Friday, August 29, 2008

At Least Three Counts of Heresy

Tuesday, August 26, 2008

We met this morning at Trafalgar Square again and were instructed to look around at the various statues that stand in the square. The main monument, of course, is the enormous pillar with a statue of Admiral Nelson on it. The others were also of various Napoleonic War era military types, and one statue of George II. There was also one formerly empty space known as the Fourth Plinth, which was supposed to house a statue of William IV, but it was never built. Instead, it is the site of a rotating exhibition pieces. So, out of place amongst all the military heroes was a brightly colored Plexiglas model for a modern hotel. I’m not sure how this earned a spot on this coveted platform, because I don’t think this hotel will ever be built, and it doesn’t exactly match the aesthetic of the square.
In any case, we met by the fountain and discussed the qualifications for getting a bust or statue in the square, and then in the portrait gallery behind us. I loved the National Portrait Gallery. We began in the 16th century, and I saw many famous Tutor portraits (a beautiful one of Catherine Parr, an impressive Henry VIII, several famous portraits of Elizabeth I). I saw the famous portrait of Shakespeare, which nearly made my heart stop. I had to go back and see it twice before I left. Chad made sure that I saw the portrait of Milton, but I’ll admit that it was not the religious experience that I thought it would be, since the portrait was of him as a teenager and it didn’t have quite the same impact.

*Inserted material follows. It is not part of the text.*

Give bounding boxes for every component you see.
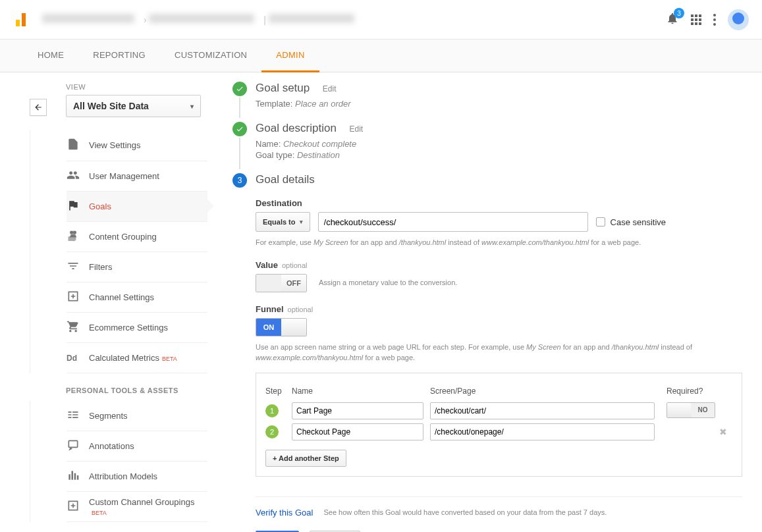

In the Romantics room I saw the same portraits of Shelley, Mary Shelley, and Byron that I remember from my textbooks. The room dedicated to Charles I certainly did its job. I was truly moved by all the different depictions of the trial, execution, martyrdom of the king. Poor Charles. It reminded me of depictions of Jeanne d’Arc and all of the depictions of her story I’ve seen over the years.
I then moved on to the more modern paintings—a portrait of Queen Elizabeth II done by Andy Warhol, a couple paintings of Prince Charles, and then even some contemporary portraits of pop culture icons and sports heroes.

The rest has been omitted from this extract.